Uradri cringed, her nipples hard from the frigid blast of air. More connections than he spoke set into her mind, intuition snatching at insight.
“So, you and Mhael must’ve agreed,” she murmured. “You were sacrificing them to the Abyss. A mother and son, for the ‘greater good,’ am I right? Hah! Where have I heard that before?”
He paused, and it was her turn to sneer. “Since when does capitulating to and distracting the demons work? They can’t be bargained with, they are all appetite! Just destroy them! ”
“If our home were that simple, I would have destroyed you for your appetite millennia ago.”
She jerked with shock. His eyes burned in the fire-orange shade.
“We haven’t destroyed this demon,” he added, “because we’ve seen the collision of many factors and how bad it can get.”

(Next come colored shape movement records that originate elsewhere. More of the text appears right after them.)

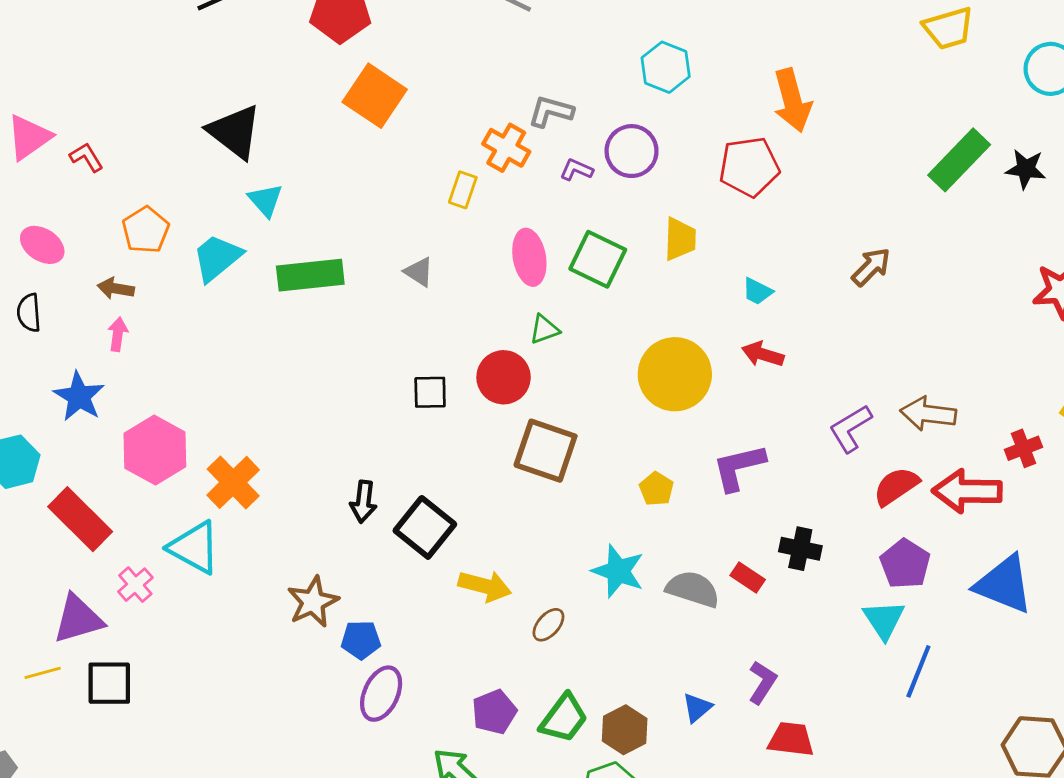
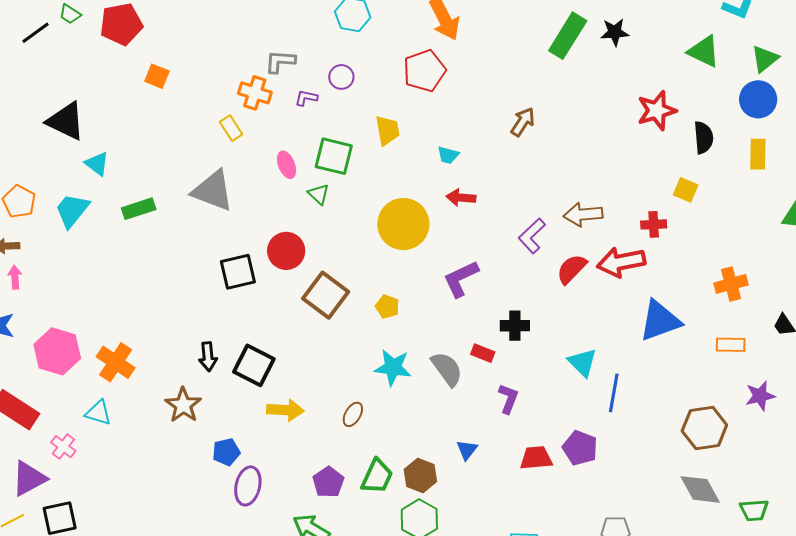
orange square: (375, 96) -> (157, 76), size x0.6
purple circle: (632, 151) -> (341, 77), size x0.7
yellow rectangle: (463, 190) -> (231, 128), turned -40
pink ellipse: (529, 257) -> (287, 165), size x0.7
gray triangle: (419, 272) -> (213, 191), size x2.0
green rectangle: (310, 275) -> (139, 209), size x0.7
green triangle: (544, 329) -> (319, 194), moved, turned -45
black square: (430, 392) -> (238, 272), size x1.4
red cross: (1023, 448) -> (654, 224), turned 30
brown square: (546, 451) -> (326, 295), turned 30
yellow pentagon: (656, 489) -> (387, 307), moved
cyan triangle: (194, 548) -> (98, 413), size x0.7
purple pentagon: (905, 564) -> (580, 448), moved
blue triangle: (1004, 584) -> (660, 321), turned -30
yellow arrow: (485, 586) -> (285, 410), moved
gray semicircle: (693, 589) -> (447, 369), turned 48
brown star: (313, 602) -> (183, 405), moved
purple L-shape: (762, 682) -> (508, 399), moved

“Indrath! Listen!” She leaned forward, fists clenched.
“You will never know how bad until it’s here!
You just pretend you do and convince others with a ‘plan’ so they don’t dare act on their own, curtailing their choices and stunting their own visions of their future!
Did you learn nothing after the Bay of the Bite?
We’ve seen the children of the world surprise us . Again and again!”
He huffed, turning aside with deaf ears.
“We never know the path,” she continued, projecting her voice off the mountain ceiling, “yet it is always here because we are one with it! The Heavens and Hells love their straight lines to doom and destruction, blind to the spirals and maelstroms in all directions! That is how the Sovereign always surprise you! Can’t you see that? !”
Indrath turned his back the rest of the way, pacing, his wings stiff and twitching as if tempted to lash out.
His voice lowered, took on a familiar tone.
“I’ve cleaned up so many of your messes, Adri, and some I can’t lay to rest for all time.
They keep coming back to haunt those not yet born, those innocent of every matter regarding you .
I’ve watched them needlessly suffer in your wake, sacrifices of your own making, for your ‘causes.’ Losses which you haven’t the self-awareness even to acknowledge! ”
He growled, turning around, fangs threatening her. “You already ruined the Naulor from that neglect. Now you’ve spoiled the millennia of my guardianship over the Davrin! You gave the Abyss a victory they will be celebrating for millennia yet to come .”
She opened her mouth .
“The worst of it? You didn’t save him!”
The bottom dropped out of her stomach. She closed her lips.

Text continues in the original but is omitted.